Twenty years ago, I bought a beautiful black dress. Handsewn black lace sleeves. Sequined fitted top. Fluffy black polka dot crinoline skirt. Purchased at the same fancy-schmancy Madison Avenue boutique where I got my white silk wedding gown.
A dress that makes me hear Elton John singing “Tiny Dancer” when I twirl in front of the mirror.
A few days ago, I put on the little black dress for the first time in 15 years. In other words, for the first time since having my 1-2-3 children. Even with the assistance of my husband and a family friend, we could not get the zipper to budge above my waist.
I insisted that love for my children, not love of Haagen Dasz, is the culprit. My rib cage popped out several inches with each pregnancy and never quite popped back in afterwards. (This rib-cage expansion is documented by several objective pregnancy books, okay?)
Does it matter than I also packed on 10 pounds with each baby? I say not.

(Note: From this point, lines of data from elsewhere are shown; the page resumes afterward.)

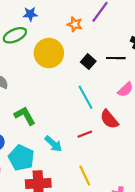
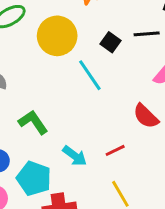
cyan line: (85, 97) -> (90, 75), moved
red line: (85, 134) -> (115, 150), moved

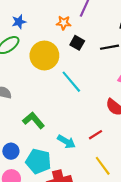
black square: (110, 42) -> (77, 43), moved

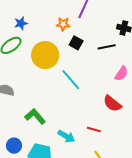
red line: (95, 135) -> (94, 130), turned 48

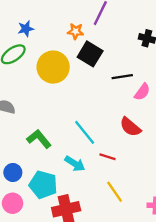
black square: (76, 43) -> (90, 54), size x1.5
black line: (107, 47) -> (122, 77), moved
cyan line: (71, 80) -> (85, 132), moved

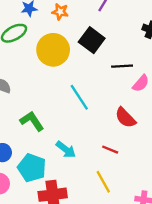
orange star: (76, 31) -> (60, 12), moved
cyan line: (85, 132) -> (79, 97), moved
red line: (107, 157) -> (110, 150), moved

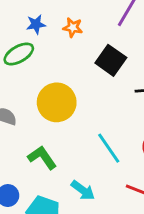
yellow circle: (53, 50) -> (57, 102), moved
cyan line: (79, 97) -> (109, 148), moved

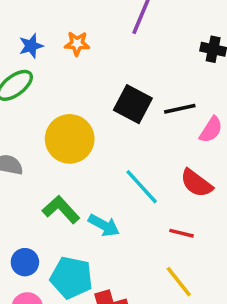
black square: (111, 60) -> (133, 104), moved
cyan arrow: (83, 190) -> (104, 225), moved

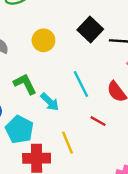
yellow circle: (70, 139) -> (43, 40), size x0.7
yellow line: (179, 282) -> (67, 143), moved

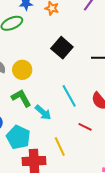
black square: (90, 29) -> (62, 48), moved
yellow circle: (43, 40) -> (22, 70), moved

Motherhood has forced me to give up many things for my children. My business career. Hundreds of hours of sleep. Any claims to sanity.
But I am not giving up that dress.
When the dress wouldn’t zip properly, I floated the ingenious idea of wearing the dress unzipped. Why not? I thought it looked very Gisele Bundchen, very Project Runway.
My husband and children did not agree. There was some muttering about changing the locks if I left the house with the dress unzipped in the back. I took it off and hung it on a hook in the hallway, as you would a baby picture of your grandmother or an award your child had won.
Then, luckily, I discovered Corsets USA. Thank God for the Internet. Who knew that nearly 150 years after Scarlett O’Hara had her maid pull her corset strings to achieve that 17 inch waist, and 100 years since Lady Sybil Grantham abandoned her corset in a brave act of women’s lib, that an American website would exist with the sole purpose of selling hundreds of corsets made of metal?
Who knew I would be so utterly delighted with this news? I am a rabidly recovered anorexic. An avowed never-dieter. Someone who loves her body AS IS!
Yet within 10 minutes of discovering Corsets USA and measuring my waist, I bought two of these contraptions. They arrived yesterday via rush delivery. It took me 30 minutes to figure out how to hook up the front and cinch up the back. (Let’s just say, corset technology has not changed much since Scarlett O’Hara’s day.)
And I cannot wait to wear that black dress again.